TEL-AVIV, 23 juillet (Le Parisien Matin) – L’annonce d’un accord entre les États-Unis et l’Arabie saoudite autorisant le royaume à construire des réacteurs nucléaires avec une technologie américaine et à enrichir de l’uranium sur son sol a provoqué une onde de choc. Présenté mercredi comme un partenariat strictement civil, le texte qui doit encore obtenir l’aval du Congrès américain est perçu par une grande partie de la classe politique et sécuritaire israélienne comme un tournant potentiellement déstabilisateur pour l’ensemble du Moyen-Orient.

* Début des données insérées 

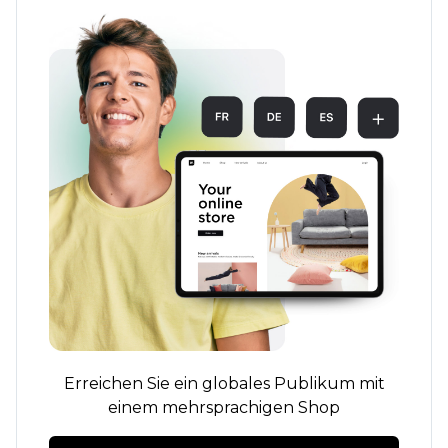
Erreichen Sie ein globales Publikum mit
einem mehrsprachigen Shop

Silence du gouvernement, colère de l’opposition
Le Premier ministre Benjamin Netanyahu ainsi que ses ministres de la Défense et des Affaires étrangères n’ont pour l’heure fait aucun commentaire public, un mutisme qui alimente les critiques dans les rangs de l’opposition et au sein de l’appareil sécuritaire. Pour ses détracteurs, cet accord conclu sans consultation préalable d’Israël compromettrait ses intérêts de sécurité à long terme en créant un précédent irréversible.
L’ancien Premier ministre Naftali Bennett, candidat déclaré au scrutin du 27 octobre pour tenter de déloger Netanyahu, a jugé que
« L’accord nucléaire qui se prépare avec l’Arabie saoudite, par-dessus la tête d’Israël, est un grave échec stratégique qui met notre sécurité en danger ».

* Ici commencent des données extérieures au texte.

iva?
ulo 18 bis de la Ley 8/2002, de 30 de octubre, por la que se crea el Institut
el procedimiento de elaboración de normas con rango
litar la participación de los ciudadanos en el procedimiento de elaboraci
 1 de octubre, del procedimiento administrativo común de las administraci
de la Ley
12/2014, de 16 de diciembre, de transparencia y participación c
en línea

Selon lui, autoriser l’enrichissement sur le sol saoudien pourrait conduire à une course régionale et à une perte de contrôle aux conséquences imprévisibles.
Un projet ancien relancé sans contrepartie diplomatique
L’idée d’un programme nucléaire civil saoudien soutenu par Washington n’est pas nouvelle. Elle avait été explorée sous la première administration de Donald Trump puis poursuivie sous celle de Joe Biden sans jamais aboutir, notamment en raison des alertes répétées des organisations de non prolifération qui y voyaient un chemin possible vers l’arme atomique.
Pour de nombreux responsables israéliens, un tel feu vert n’aurait dû être envisagé que dans le cadre d’un accord plus large de normalisation entre Israël et l’Arabie saoudite, sur le modèle défendu par l’administration Biden. Or le projet actuel semble avancer de manière autonome, sans avancée diplomatique tangible entre Riyad et Tel-Aviv, ce que l’état-major et les anciens chefs de la sécurité jugent préjudiciable pour l’architecture de sécurité régionale.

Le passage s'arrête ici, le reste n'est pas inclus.